Une femme sur neuf est devenue cheffe suite à la transmission de l’exploitation par son conjoint
Lorsque l’agriculteur fait valoir ses droits à la retraite, il dispose de la possibilité de transmettre son exploitation ou entreprise à son conjoint, qui la dirige alors jusqu’à sa propre retraite. Dans 88 % des cas, cette transmission – dite « transfert entre époux » – s’effectue de l’homme vers la femme. La proportion de femmes ayant bénéficié d’un transfert entre époux est de 11,1 % (soit 0,6 point de moins que l’année précédente) ; cette proportion n’est que de 0,5 % pour les hommes. L’âge moyen des cheffes s’établit à 62,1 ans lorsqu’il y a transfert entre époux et à 50,4 ans dans le cas contraire.
Le phénomène du transfert entre époux était très important dans les années 2000. La réforme des régimes de retraite, en conduisant les chefs à prendre leur retraite de plus en plus tardivement, a néanmoins contribué à le réduire très fortement. Les départs ne sont plus compensés par autant de transferts entre époux. En conséquence, sur la décennie 2008-2018, l’effectif de cheffes a diminué de 7 % tandis que celui de leurs homologues masculins baissait de 4,9 % sur la même période.
Seules ou en association, les femmes dirigent près de 30 % des exploitations ou entreprises agricoles
En 2018, 29,5 % des exploitations et des entreprises agricoles possèdent au moins une femme comme exploitante ou co-exploitante (soit 0,2 point de moins que l’année précédente). Lorsqu’elles sont associées à des dirigeants masculins, les femmes dirigent des structures de forme sociétaire, comme le GAEC (Groupement agricole d’exploitation en commun) ou l’EARL (entreprise agricole à responsabilité limitée).

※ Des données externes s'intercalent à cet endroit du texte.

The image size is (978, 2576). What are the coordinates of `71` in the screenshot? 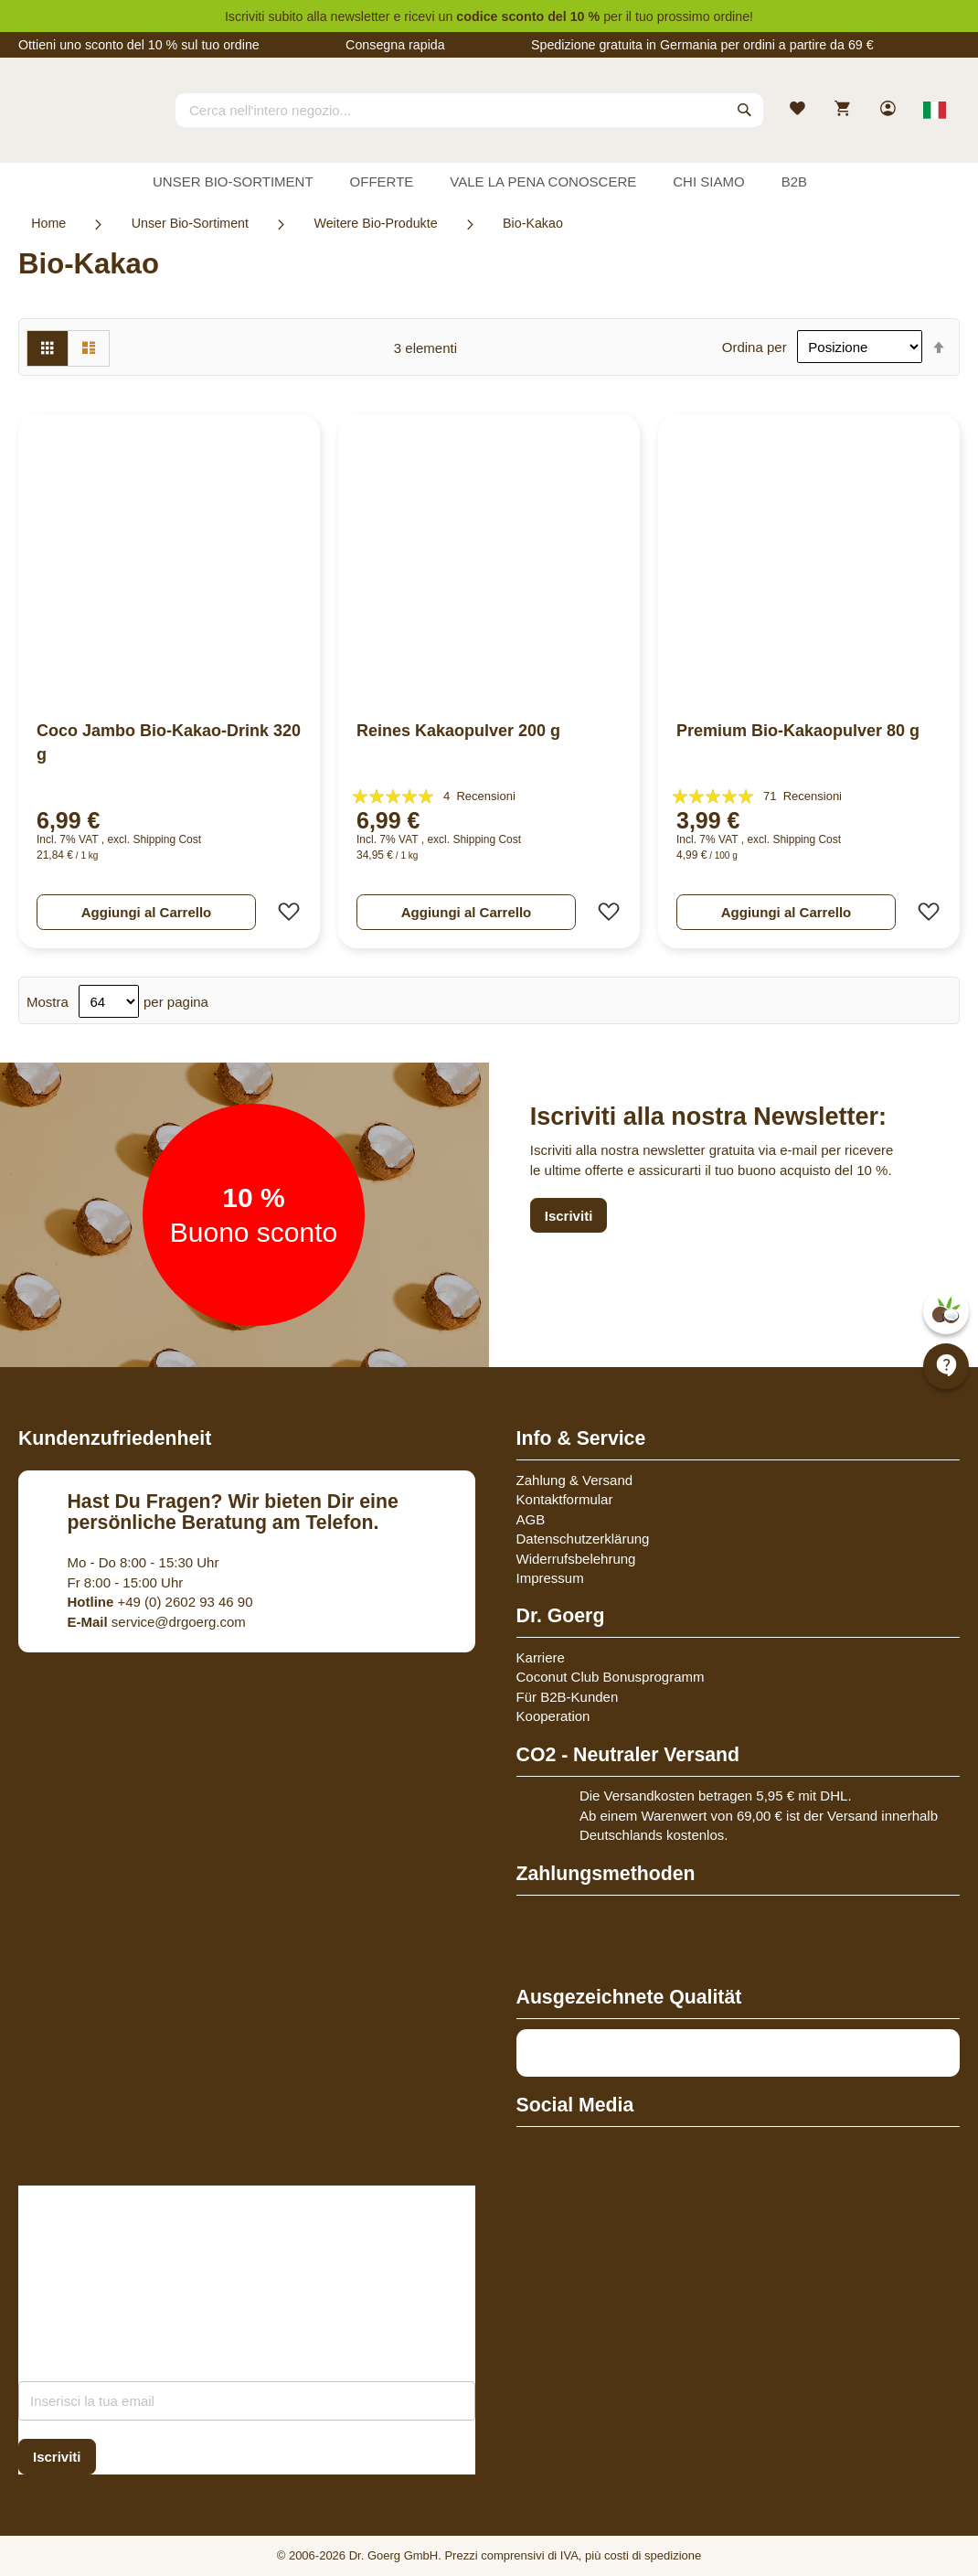 It's located at (802, 796).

En revanche, lorsqu’elles sont seules, les femmes privilégient la forme juridique en nom personnel dans 69,3 % des cas. Pour les hommes ce choix est moins marqué (58,2 %).

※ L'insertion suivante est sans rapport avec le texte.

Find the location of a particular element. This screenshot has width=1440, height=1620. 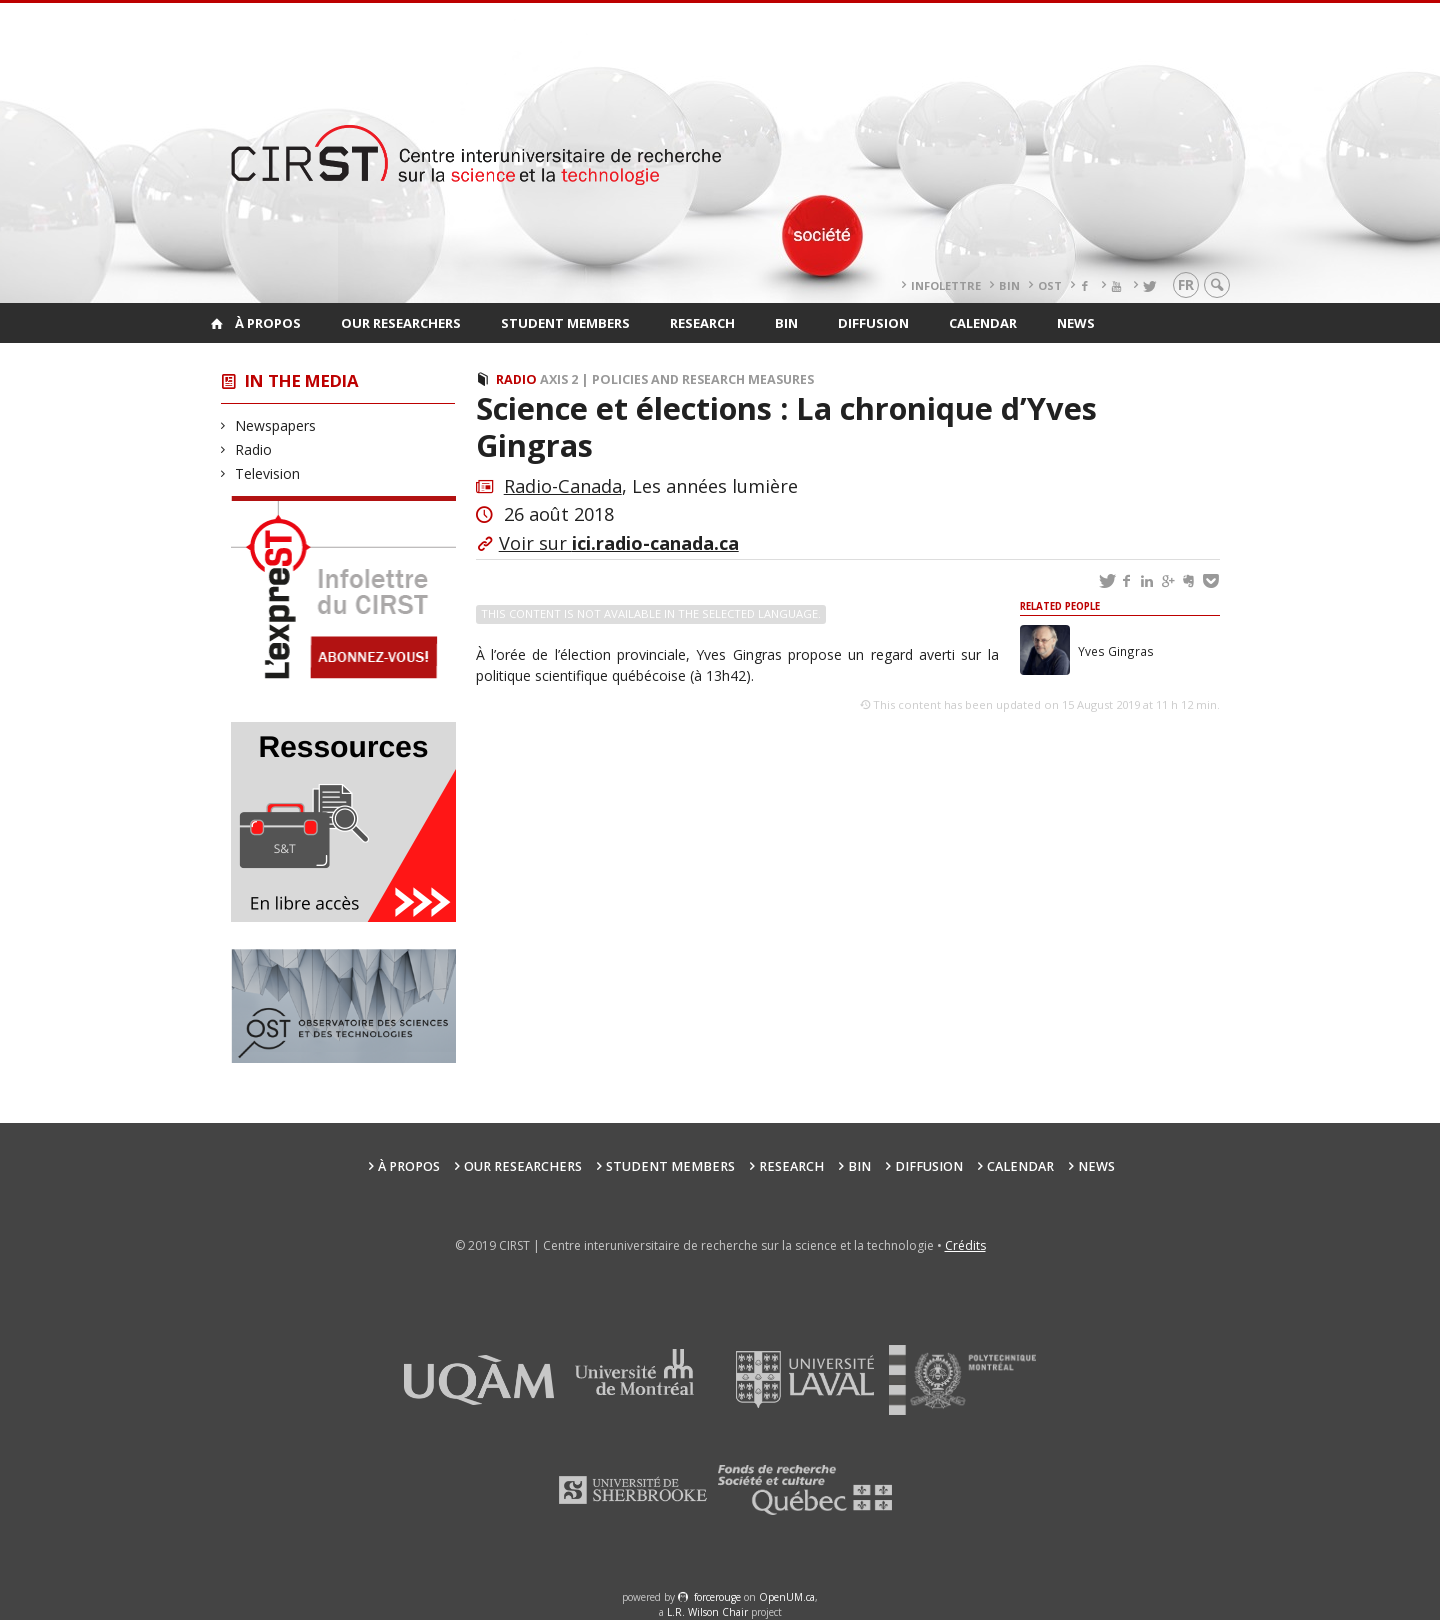 News is located at coordinates (1076, 323).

Un ancrage féminin marqué dans l’agriculture traditionnelle et la filière cheval
Les cheffes d’exploitation exercent principalement leur activité dans les cultures céréalières et industrielles (16,6 %), le secteur de l’élevage de bovins-lait (16 %) et les cultures et élevages non spécialisés (12,7 %). De manière générale, les femmes sont davantage présentes dans l’agriculture traditionnelle que dans les entreprises de services. Cette répartition est le reflet du poids de chaque filière dans le paysage agricole français.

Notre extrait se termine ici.